The issue does not relate, therefore, to the words within paragraph (a). It relates to the final phrase of the sub-section: “by providing a range and level of services appropriate to those children’s needs.” The words “within their area” are not repeated in that final phrase which deals with the actual provision of services. Mr Sharland, for the local authority, fastens on the words “those children” and submits that that is a reference back to, and merely shorthand for, “children within their area who are in need.” He submits that the reference to “within their area” therefore pervades the whole of the final phrase and that the services can only actually be provided if at that time the child is actually within their area.

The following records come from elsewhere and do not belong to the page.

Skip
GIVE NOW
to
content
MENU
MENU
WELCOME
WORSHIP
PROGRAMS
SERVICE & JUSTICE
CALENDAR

Mr Buttler, for the claimant, accepts that the words “those children” mean “children within their area who are in need”, which is why he accepts that the child must actually be within the area when the needs of the child are assessed and decision making takes place as to what services are to be provided. But he submits that there is, strikingly, no reference to the services themselves being provided, or having to be provided, within their area. If the words “within their area” had appeared, or been repeated, after the words “level of services” and before the word “appropriate”, then the intention of Parliament would, of course, have been clear. The fact that they do not is, Mr Buttler submits, a clear indication that Parliament did not intend to impose any geographical restriction upon where the appropriate services could be provided.

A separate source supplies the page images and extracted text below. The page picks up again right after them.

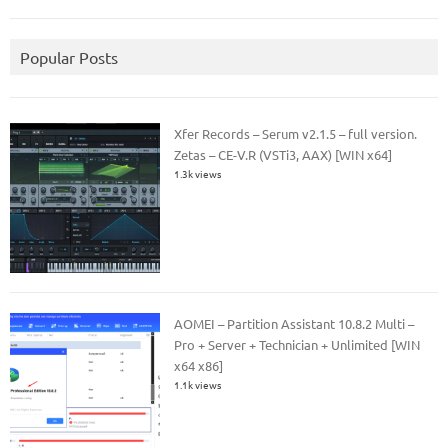
Popular Posts
Xfer Records – Serum v2.1.5 – full version.
Zetas – CE-V.R (VSTi3, AAX) [WIN x64]
1.3k views
AOMEI – Partition Assistant 10.8.2 Multi –
Pro + Server + Technician + Unlimited [WIN
x64 x86]
1.1k views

On Mr Sharland’s and the local authority’s construction there is, in effect, an iron curtain around the boundary of the local authority with a one way services door. Services can of course be brought in from outside, so some specialist person can come in from outside the area of the local authority to provide a service to the child within the area. But, submits Mr Sharland, no service at all can be provided to the child while outside the area. Many examples were discussed during the hearing. Suppose, pursuant to section 17, a care worker is funded and provided to attend daily at a disabled child’s home to help him get up, wash or bath, and dress. Continuity, regularity and familiarity might be very important to the child. Then suppose that, for good reason, the child’s parents had to spend a short period of time just over the county boundary, perhaps caring for a sick relative, and took the child with them. At once, on Mr Sharland’s argument, the provision of the care worker would have (if only temporarily) to cease, even if the distance between the two dwellings was short, and the temporary one no less convenient to the care worker. It is an iron curtain (not Mr Sharland’s metaphor, but mine, based on his argument) and the moment the child is out of county, however near by and however temporarily, the service cannot be provided. This is no doubt an extreme, although by no means a fanciful, example.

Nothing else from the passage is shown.